Wednesday, January 10, 2007

A New Poem (draft)

Reading the News

With each edition of today’s Evening News,
a free banana. And no, this is not a wind-up
or some poetic artifice at work on your
subconscious – the banana means nothing
other than itself. You can read the news,
banana in hand, and with each mouthful,
the page will soften its focus until only
the horoscope feels like harder copy
than the banana’s flesh. If you decide,
on the basis of today’s experience,
that tomorrow’s banana cannot come
soon enough, the early editions will carry
a free DVD of a Hollywood movie no one
has never seen. But a banana will pop up
in the imagination around the one-hour mark.
If you try a banana once, you can’t stop.

*

However, I suspect the free banana, in reality, had something to do with this story. Someone within the editorship of the Edinburgh Evening News must have a sense of humour.

An excerpt:

"Enter a £7 million programme entitled Lean Thinking - funded by Her Majesty's Revenue and Customs. Sounds good, doesn't it?...

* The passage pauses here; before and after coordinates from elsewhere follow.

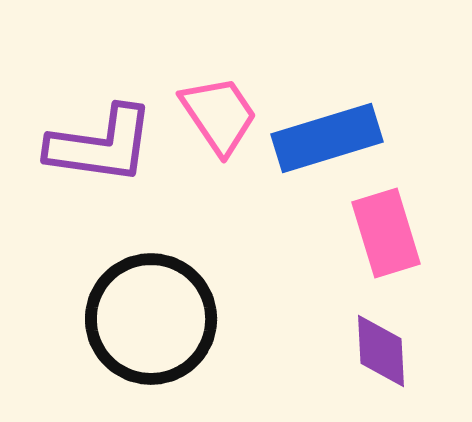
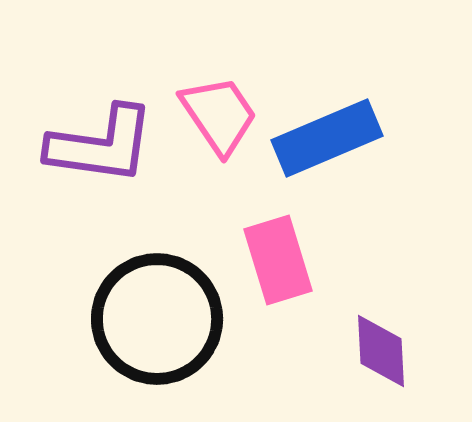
blue rectangle: rotated 6 degrees counterclockwise
pink rectangle: moved 108 px left, 27 px down
black circle: moved 6 px right
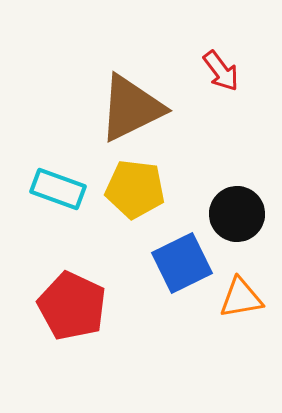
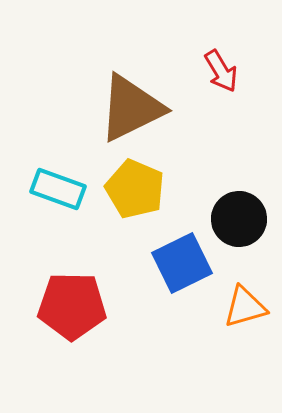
red arrow: rotated 6 degrees clockwise
yellow pentagon: rotated 16 degrees clockwise
black circle: moved 2 px right, 5 px down
orange triangle: moved 4 px right, 9 px down; rotated 6 degrees counterclockwise
red pentagon: rotated 24 degrees counterclockwise
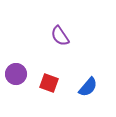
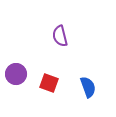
purple semicircle: rotated 20 degrees clockwise
blue semicircle: rotated 60 degrees counterclockwise
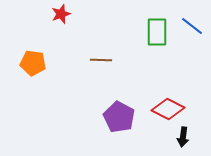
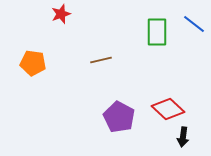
blue line: moved 2 px right, 2 px up
brown line: rotated 15 degrees counterclockwise
red diamond: rotated 16 degrees clockwise
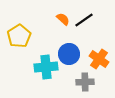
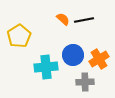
black line: rotated 24 degrees clockwise
blue circle: moved 4 px right, 1 px down
orange cross: rotated 24 degrees clockwise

The idea is that your desk is marked out with black tape denoting the locations of every piece of essential equipment. Your pen has a place. Your paper clips have a place. However, that cute picture of your baby boy or the banana you are planning to eat at lunchtime have no place.

Objects are either "active" or "inactive" and - I kid you not - a banana only counts as active if you are about to eat it in the next few seconds. Otherwise, it must be removed along with all those inactive pictures or ornaments that help jolly up a dull desk job."